Lifestyle Economics Blog

Drinking, heavy drinking and total consumption

Many 'public health' policies aimed at reducing harmful alcohol use, such as minimum pricing, are underpinned by a belief in the Total Consumption Model. This model—also known as the Ledermann Hypothesis—says that the heaviest drinkers always consume a fixed proportion of the alcohol sold in a country. Therefore, to reduce the consumption by the heaviest drinkers, the total amount of alcohol consumed in the country has to be reduced. If you reduce total consumption by X per cent, alcohol-related harm will also fall by X per cent. This assumption drives neo-temperance policies that target the entire population. Essentially, it answers the old question of "why should the majority be punished for the sins of the minority" by saying "because it works."

But does it? The theory may be elegantly simple, but the real world frequently refuses to abide by it. In the UK, alcohol consumption has fallen by 16 per cent in the past decade without having an impact on alcohol-related hospital admissions. A graph from a recent report from the Centre for Social Justice illustrates the lack of correlation.

Admittedly, hospital admissions data is compromised by the NHS constantly expanding the definition of an alcohol-related admission, but new evidence from Australia also undermines the Total Consumption Model. As in Britain, per capita alcohol consumption has been falling in Australia for some years but alcohol-related harm has continued to rise. It now transpires that the heaviest drinkers have been drinking even more while total consumption has been falling.

From the Herald Sun:

'Australia's binge drinkers have graduated into super binge drinkers consuming more than 3090 standard drinks a year.

This equates to 38 litres of alcohol a year - nearly four times the Australian average of 10 litres of alcohol a year.

Ten years ago binge drinkers were drinking 3000 standard drinks a year now they are drinking an extra 90 standard drinks a year - and half the alcohol consumed in Australia is drunk by the top 10 per cent of drinkers.

This explains why even though nationally the average amount of alcohol consumed has declined there are more hospitalisations, alcohol ED presentations and cirrhosis of the liver cases.

While most of us have been cutting back what we drink, the heavy drinkers have been making up for this by increasing what they drink.'

This is clearly inconsistent with the Total Consumption Model, but total consumption is a poor indicator of alcohol-related harm.

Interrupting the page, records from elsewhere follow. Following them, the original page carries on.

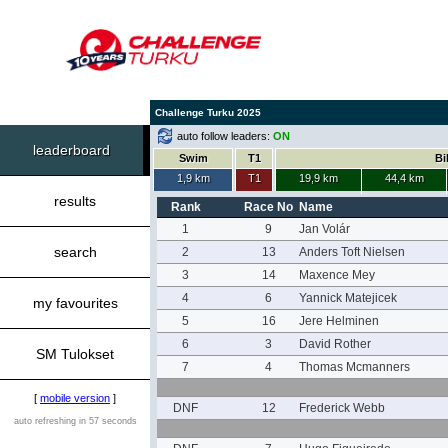
Challenge Turku 2025
auto follow leaders:
ON
leaderboard
Swim
T1
Bi
1,9 km
T1
19,9 km
44,4 km
results
Rank
Race No
Name
1
9
Jan Volár
search
2
13
Anders Toft Nielsen
3
14
Maxence Mey
4
6
Yannick Matejicek
my favourites
5
16
Jere Helminen
6
3
David Rother
SM Tulokset
7
4
Thomas Mcmanners
[
mobile version
]
DNF
12
Frederick Webb
auto refreshing in 57 seconds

The graph below shows alcohol consumption amongst different socio-economic groups in the UK as measured by occupation. (A-C: Managerial and professional, D-E: Intermediate, F-H: Routine and Manual.)

The wealthiest groups (A to C) consume the most alcohol while the poorest groups consume the least. We might therefore expect rates of alcohol-related mortality to be highest amongst the wealthiest groups and lowest amongst the poorest groups. In fact, the pattern of alcohol-related death goes in the opposite direction, with the group that drinks the least having the highest rate while the group that drinks the most has the lowest rate.

No sensible person would look at the inverse correlation between consumption and harm shown in these two graphs and conclude that the answer is to get the poorest group to drink more. We know that group averages contain extremes. The poorest group contains many people who drink heavily and many people who do not drink at all. The best approach would be to target those who are drinking very heavily rather than trying to adjust the average.

There is no obvious reason why patterns of heavy drinking and alcoholism should be influenced by the habits of the median drinker. It is well known that moderate drinkers are more responsive than dependent drinkers to price rises and educational campaigns. The problem with broad, population-based temperance policies is that they reduce consumption amongst those who are not drinking at harmful levels while neglecting those who have a genuine drinking problem.

Tackling alcoholism is not easy and rather than get their hands dirty dealing with the heaviest ten per cent of drinkers, politicians and 'public health professionals' prefer to target the entire population. The effect has been to create a class of the 'worried well' who are responsive to these policies and a class of hardened drinkers who are not.

In Australia, the penny seems to have dropped, at least with the researcher who conducted the study mentioned above:

"Overall consumption has dropped but harms have increased. This new evidence about the divergence in habits between heavy and light drinkers goes some way to explaining the apparent contradictions... we need to think about interventions that focus on heaviest drinkers rather than just the whole population."